Nicholas Bracewell hatte diesen Tanz schon einmal gesehen. Es war einer, den Barnaby Gill den Schauspielschülern beigebracht hatte, und einer der Jungen hatte ihn sofort verstanden. Als der Regisseur den gertenschlanken Jungen in seinen Lumpen und mit dem geschminkten Gesicht betrachtete, kam er rasch zu einem Schluß - es war Richard Honeydew. Bei Nacht und Nebel entführt, wurde der Junge jetzt dazu gezwungen, für seinen Aufenthalt bei den Zigeunern zu arbeiten. Er war jetzt einer von denen und mußte für seinen Unterhalt tanzen, auch wenn er das nicht wollte. Als Nicholas näher heranging, um ihn besser betrachten zu können, vollführte der Junge einen Purzelbaum, für den er spontan Applaus erhielt und der den Regisseur in seiner Überzeugung bestärkte. Er hatte selber beobachtet, wie die Lehrlinge diesen Purzelbaum vor ein paar Tagen geübt hatten. Das war der endgültige Beweis.

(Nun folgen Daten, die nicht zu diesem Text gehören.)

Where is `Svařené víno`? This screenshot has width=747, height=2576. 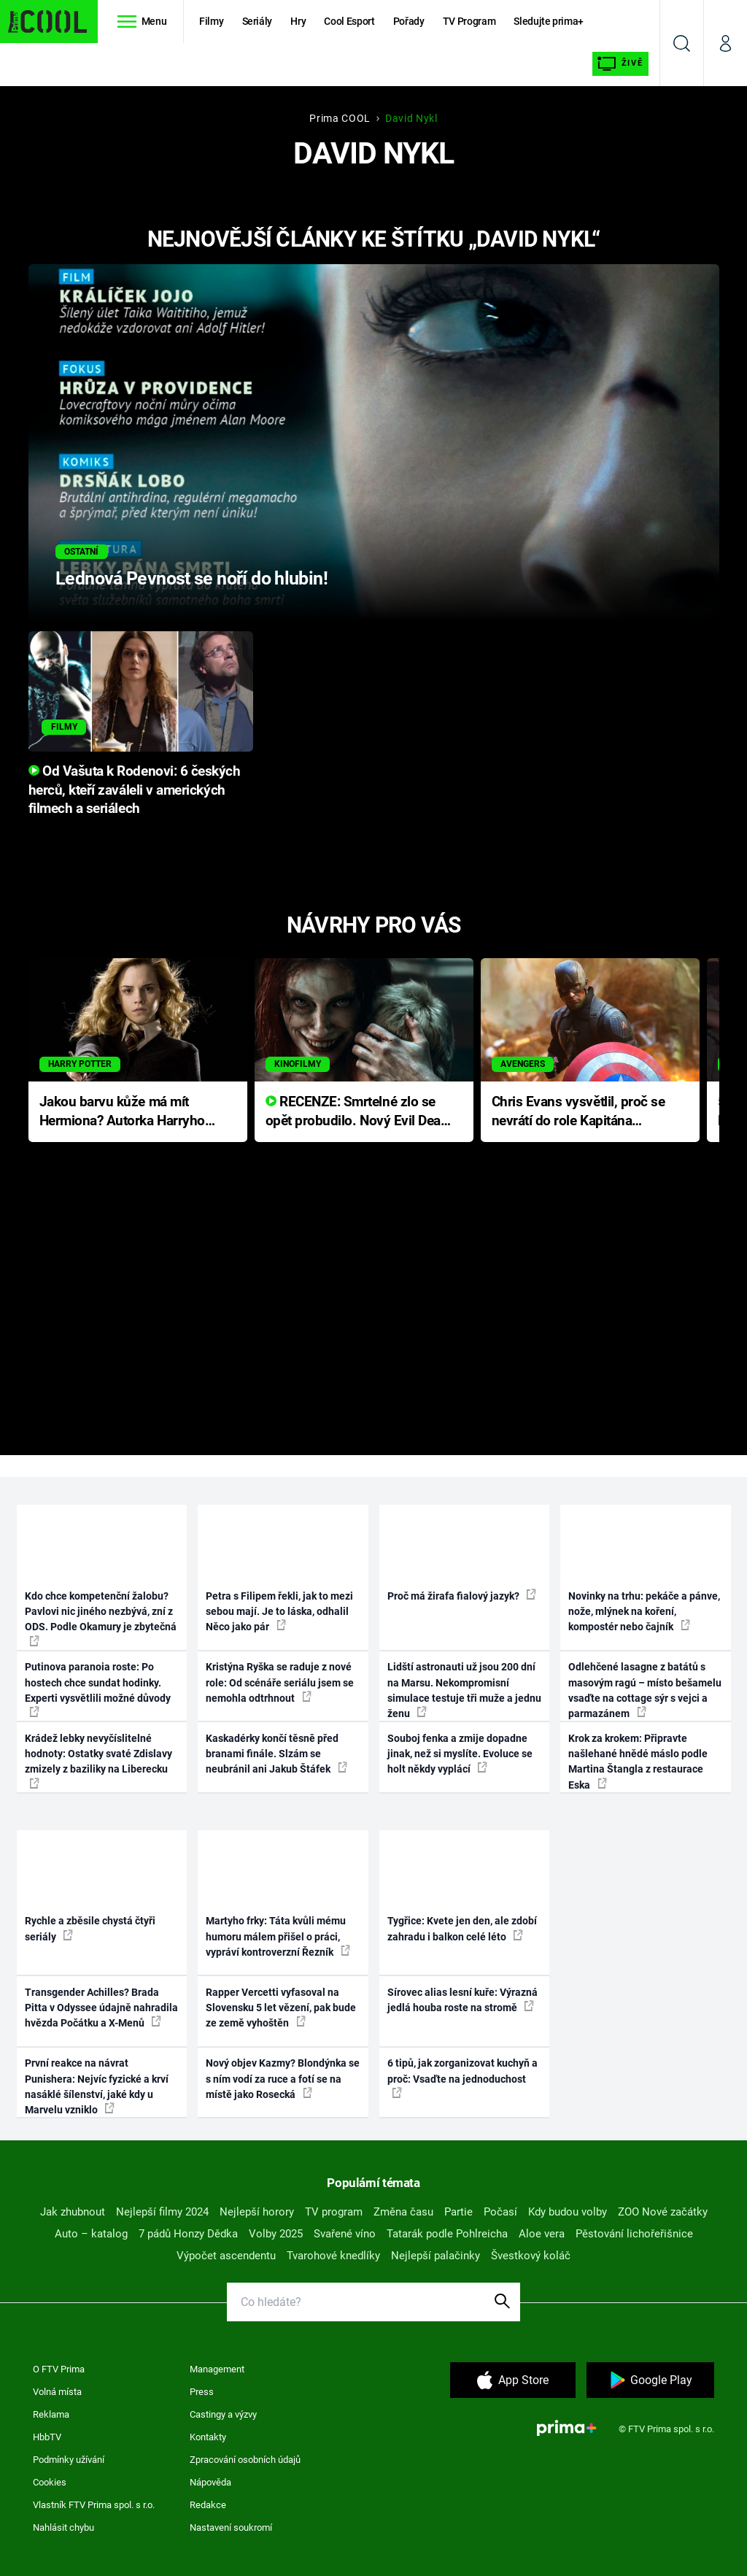 Svařené víno is located at coordinates (345, 2233).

Verhandlungen mit den Zigeunern waren zwecklos, und der Dorfpolizist hatte gegen eine Bande kräftiger Männer, die kämpfen konnten wie die Teufel, nicht den Schatten einer Chance. Nicholas mußte den Jungen also mit Gewalt packen, solange die Überraschung ihm das ermöglichte. Er wartete, bis der Tanz zu Ende war, ließ den Lehrling den Applaus entgegennehmen, dann sprang er von hinten heran und warf dem Jungen den Arm um den Hals. In der anderen Hand hatte er sein Schwert gepackt und schüttelte es entschlossen, um jeden abzuschrecken, während er sich rückwärts seinem Pferd näherte.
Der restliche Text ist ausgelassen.